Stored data
◆ ◆ ◆ ◆
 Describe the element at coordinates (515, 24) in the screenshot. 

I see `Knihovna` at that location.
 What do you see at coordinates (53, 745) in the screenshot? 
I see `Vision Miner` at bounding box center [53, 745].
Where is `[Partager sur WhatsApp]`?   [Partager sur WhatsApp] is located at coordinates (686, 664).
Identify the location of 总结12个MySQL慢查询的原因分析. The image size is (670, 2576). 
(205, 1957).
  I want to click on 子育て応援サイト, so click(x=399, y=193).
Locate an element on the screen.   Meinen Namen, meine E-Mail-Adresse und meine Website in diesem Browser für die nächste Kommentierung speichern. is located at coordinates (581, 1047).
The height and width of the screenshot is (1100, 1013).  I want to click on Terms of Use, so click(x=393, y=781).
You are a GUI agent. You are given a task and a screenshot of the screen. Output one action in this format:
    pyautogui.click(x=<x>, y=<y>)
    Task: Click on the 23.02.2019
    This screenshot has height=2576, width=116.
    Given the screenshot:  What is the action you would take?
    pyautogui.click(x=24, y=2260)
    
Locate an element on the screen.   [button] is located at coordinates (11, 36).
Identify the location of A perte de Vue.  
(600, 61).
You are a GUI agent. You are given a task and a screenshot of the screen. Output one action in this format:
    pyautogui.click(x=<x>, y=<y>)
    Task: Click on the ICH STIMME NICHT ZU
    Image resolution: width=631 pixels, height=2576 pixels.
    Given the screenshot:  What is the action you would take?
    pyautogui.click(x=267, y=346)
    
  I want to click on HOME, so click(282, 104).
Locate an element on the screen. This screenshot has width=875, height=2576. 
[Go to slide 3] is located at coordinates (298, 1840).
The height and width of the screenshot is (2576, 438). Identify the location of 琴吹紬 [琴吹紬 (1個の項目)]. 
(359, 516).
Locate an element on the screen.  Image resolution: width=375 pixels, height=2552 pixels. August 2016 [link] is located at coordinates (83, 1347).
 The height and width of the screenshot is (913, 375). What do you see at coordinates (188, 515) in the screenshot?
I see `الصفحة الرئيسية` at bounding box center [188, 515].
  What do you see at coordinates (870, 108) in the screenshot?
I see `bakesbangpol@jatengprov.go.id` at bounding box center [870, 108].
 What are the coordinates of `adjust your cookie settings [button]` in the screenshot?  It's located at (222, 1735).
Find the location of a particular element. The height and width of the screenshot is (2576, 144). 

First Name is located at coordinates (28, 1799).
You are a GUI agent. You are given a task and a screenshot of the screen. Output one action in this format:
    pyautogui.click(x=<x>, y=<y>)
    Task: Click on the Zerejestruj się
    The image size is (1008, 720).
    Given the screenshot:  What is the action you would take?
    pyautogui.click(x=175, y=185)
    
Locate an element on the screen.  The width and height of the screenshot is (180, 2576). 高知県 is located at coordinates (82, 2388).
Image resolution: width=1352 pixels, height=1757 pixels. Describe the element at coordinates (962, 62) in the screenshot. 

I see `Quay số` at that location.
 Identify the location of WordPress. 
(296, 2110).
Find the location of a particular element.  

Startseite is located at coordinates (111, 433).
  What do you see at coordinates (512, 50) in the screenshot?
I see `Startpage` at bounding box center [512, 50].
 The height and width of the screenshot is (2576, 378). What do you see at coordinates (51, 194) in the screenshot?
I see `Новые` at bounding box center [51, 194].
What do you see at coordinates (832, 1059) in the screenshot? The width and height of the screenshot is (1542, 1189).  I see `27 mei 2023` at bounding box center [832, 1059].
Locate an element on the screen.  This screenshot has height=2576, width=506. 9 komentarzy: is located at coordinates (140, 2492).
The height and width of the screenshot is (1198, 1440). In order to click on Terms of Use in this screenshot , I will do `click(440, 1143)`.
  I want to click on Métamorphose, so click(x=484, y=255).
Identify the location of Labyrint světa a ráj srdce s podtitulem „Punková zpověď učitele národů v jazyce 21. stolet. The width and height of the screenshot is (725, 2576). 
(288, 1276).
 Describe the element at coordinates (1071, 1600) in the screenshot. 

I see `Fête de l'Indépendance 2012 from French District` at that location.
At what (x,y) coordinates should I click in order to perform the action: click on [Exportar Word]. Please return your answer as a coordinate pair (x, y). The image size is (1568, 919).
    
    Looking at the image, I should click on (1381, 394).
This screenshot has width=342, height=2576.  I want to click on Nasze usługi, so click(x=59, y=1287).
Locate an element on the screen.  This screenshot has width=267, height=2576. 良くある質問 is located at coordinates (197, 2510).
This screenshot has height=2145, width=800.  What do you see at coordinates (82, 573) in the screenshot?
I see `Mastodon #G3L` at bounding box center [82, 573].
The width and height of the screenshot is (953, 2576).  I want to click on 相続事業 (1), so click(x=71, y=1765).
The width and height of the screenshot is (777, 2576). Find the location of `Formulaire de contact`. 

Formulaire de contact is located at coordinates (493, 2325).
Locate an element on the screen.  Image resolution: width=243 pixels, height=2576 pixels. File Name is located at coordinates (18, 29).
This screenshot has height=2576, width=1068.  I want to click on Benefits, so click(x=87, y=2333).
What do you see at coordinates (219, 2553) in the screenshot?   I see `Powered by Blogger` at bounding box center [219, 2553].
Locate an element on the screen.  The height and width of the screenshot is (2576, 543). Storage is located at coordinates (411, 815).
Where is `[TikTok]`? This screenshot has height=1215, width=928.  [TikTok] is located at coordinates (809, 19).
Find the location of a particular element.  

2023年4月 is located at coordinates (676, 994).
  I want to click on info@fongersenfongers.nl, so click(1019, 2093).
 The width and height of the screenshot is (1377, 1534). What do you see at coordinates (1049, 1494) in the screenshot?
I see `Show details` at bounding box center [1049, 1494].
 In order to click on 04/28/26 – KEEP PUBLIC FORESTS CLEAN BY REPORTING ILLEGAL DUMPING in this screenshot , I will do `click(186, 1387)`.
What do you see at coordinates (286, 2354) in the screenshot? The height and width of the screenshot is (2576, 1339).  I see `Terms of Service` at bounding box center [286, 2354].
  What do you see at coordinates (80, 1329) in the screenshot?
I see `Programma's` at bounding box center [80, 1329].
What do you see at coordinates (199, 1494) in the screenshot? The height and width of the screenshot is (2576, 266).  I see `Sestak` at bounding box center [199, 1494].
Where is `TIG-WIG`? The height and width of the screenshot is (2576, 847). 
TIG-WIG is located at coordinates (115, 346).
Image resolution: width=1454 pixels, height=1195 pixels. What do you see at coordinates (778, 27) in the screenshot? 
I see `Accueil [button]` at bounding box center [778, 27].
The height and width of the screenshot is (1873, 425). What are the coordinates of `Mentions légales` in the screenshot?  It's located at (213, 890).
◆ ◆ ◆ ◆
What this task involves:
Restate the entries above. Match them exactly.

Exercise solution:
 Describe the element at coordinates (515, 24) in the screenshot. 

I see `Knihovna` at that location.
 What do you see at coordinates (53, 745) in the screenshot? 
I see `Vision Miner` at bounding box center [53, 745].
Where is `[Partager sur WhatsApp]`?   [Partager sur WhatsApp] is located at coordinates (686, 664).
Identify the location of 总结12个MySQL慢查询的原因分析. The image size is (670, 2576). 
(205, 1957).
  I want to click on 子育て応援サイト, so click(x=399, y=193).
Locate an element on the screen.   Meinen Namen, meine E-Mail-Adresse und meine Website in diesem Browser für die nächste Kommentierung speichern. is located at coordinates (581, 1047).
The height and width of the screenshot is (1100, 1013).  I want to click on Terms of Use, so click(x=393, y=781).
You are a GUI agent. You are given a task and a screenshot of the screen. Output one action in this format:
    pyautogui.click(x=<x>, y=<y>)
    Task: Click on the 23.02.2019
    This screenshot has height=2576, width=116.
    Given the screenshot:  What is the action you would take?
    pyautogui.click(x=24, y=2260)
    
Locate an element on the screen.   [button] is located at coordinates (11, 36).
Identify the location of A perte de Vue.  
(600, 61).
You are a GUI agent. You are given a task and a screenshot of the screen. Output one action in this format:
    pyautogui.click(x=<x>, y=<y>)
    Task: Click on the ICH STIMME NICHT ZU
    Image resolution: width=631 pixels, height=2576 pixels.
    Given the screenshot:  What is the action you would take?
    pyautogui.click(x=267, y=346)
    
  I want to click on HOME, so click(282, 104).
Locate an element on the screen. This screenshot has width=875, height=2576. 
[Go to slide 3] is located at coordinates (298, 1840).
The height and width of the screenshot is (2576, 438). Identify the location of 琴吹紬 [琴吹紬 (1個の項目)]. 
(359, 516).
Locate an element on the screen.  Image resolution: width=375 pixels, height=2552 pixels. August 2016 [link] is located at coordinates (83, 1347).
 The height and width of the screenshot is (913, 375). What do you see at coordinates (188, 515) in the screenshot?
I see `الصفحة الرئيسية` at bounding box center [188, 515].
  What do you see at coordinates (870, 108) in the screenshot?
I see `bakesbangpol@jatengprov.go.id` at bounding box center [870, 108].
 What are the coordinates of `adjust your cookie settings [button]` in the screenshot?  It's located at (222, 1735).
Find the location of a particular element. The height and width of the screenshot is (2576, 144). 

First Name is located at coordinates (28, 1799).
You are a GUI agent. You are given a task and a screenshot of the screen. Output one action in this format:
    pyautogui.click(x=<x>, y=<y>)
    Task: Click on the Zerejestruj się
    The image size is (1008, 720).
    Given the screenshot:  What is the action you would take?
    pyautogui.click(x=175, y=185)
    
Locate an element on the screen.  The width and height of the screenshot is (180, 2576). 高知県 is located at coordinates (82, 2388).
Image resolution: width=1352 pixels, height=1757 pixels. Describe the element at coordinates (962, 62) in the screenshot. 

I see `Quay số` at that location.
 Identify the location of WordPress. 
(296, 2110).
Find the location of a particular element.  

Startseite is located at coordinates (111, 433).
  What do you see at coordinates (512, 50) in the screenshot?
I see `Startpage` at bounding box center [512, 50].
 The height and width of the screenshot is (2576, 378). What do you see at coordinates (51, 194) in the screenshot?
I see `Новые` at bounding box center [51, 194].
What do you see at coordinates (832, 1059) in the screenshot? The width and height of the screenshot is (1542, 1189).  I see `27 mei 2023` at bounding box center [832, 1059].
Locate an element on the screen.  This screenshot has height=2576, width=506. 9 komentarzy: is located at coordinates (140, 2492).
The height and width of the screenshot is (1198, 1440). In order to click on Terms of Use in this screenshot , I will do `click(440, 1143)`.
  I want to click on Métamorphose, so click(x=484, y=255).
Identify the location of Labyrint světa a ráj srdce s podtitulem „Punková zpověď učitele národů v jazyce 21. stolet. The width and height of the screenshot is (725, 2576). 
(288, 1276).
 Describe the element at coordinates (1071, 1600) in the screenshot. 

I see `Fête de l'Indépendance 2012 from French District` at that location.
At what (x,y) coordinates should I click in order to perform the action: click on [Exportar Word]. Please return your answer as a coordinate pair (x, y). The image size is (1568, 919).
    
    Looking at the image, I should click on (1381, 394).
This screenshot has width=342, height=2576.  I want to click on Nasze usługi, so click(x=59, y=1287).
Locate an element on the screen.  This screenshot has width=267, height=2576. 良くある質問 is located at coordinates (197, 2510).
This screenshot has height=2145, width=800.  What do you see at coordinates (82, 573) in the screenshot?
I see `Mastodon #G3L` at bounding box center [82, 573].
The width and height of the screenshot is (953, 2576).  I want to click on 相続事業 (1), so click(x=71, y=1765).
The width and height of the screenshot is (777, 2576). Find the location of `Formulaire de contact`. 

Formulaire de contact is located at coordinates (493, 2325).
Locate an element on the screen.  Image resolution: width=243 pixels, height=2576 pixels. File Name is located at coordinates (18, 29).
This screenshot has height=2576, width=1068.  I want to click on Benefits, so click(x=87, y=2333).
What do you see at coordinates (219, 2553) in the screenshot?   I see `Powered by Blogger` at bounding box center [219, 2553].
Locate an element on the screen.  The height and width of the screenshot is (2576, 543). Storage is located at coordinates (411, 815).
Where is `[TikTok]`? This screenshot has height=1215, width=928.  [TikTok] is located at coordinates (809, 19).
Find the location of a particular element.  

2023年4月 is located at coordinates (676, 994).
  I want to click on info@fongersenfongers.nl, so click(1019, 2093).
 The width and height of the screenshot is (1377, 1534). What do you see at coordinates (1049, 1494) in the screenshot?
I see `Show details` at bounding box center [1049, 1494].
 In order to click on 04/28/26 – KEEP PUBLIC FORESTS CLEAN BY REPORTING ILLEGAL DUMPING in this screenshot , I will do `click(186, 1387)`.
What do you see at coordinates (286, 2354) in the screenshot? The height and width of the screenshot is (2576, 1339).  I see `Terms of Service` at bounding box center [286, 2354].
  What do you see at coordinates (80, 1329) in the screenshot?
I see `Programma's` at bounding box center [80, 1329].
What do you see at coordinates (199, 1494) in the screenshot? The height and width of the screenshot is (2576, 266).  I see `Sestak` at bounding box center [199, 1494].
Where is `TIG-WIG`? The height and width of the screenshot is (2576, 847). 
TIG-WIG is located at coordinates (115, 346).
Image resolution: width=1454 pixels, height=1195 pixels. What do you see at coordinates (778, 27) in the screenshot? 
I see `Accueil [button]` at bounding box center [778, 27].
The height and width of the screenshot is (1873, 425). What are the coordinates of `Mentions légales` in the screenshot?  It's located at (213, 890).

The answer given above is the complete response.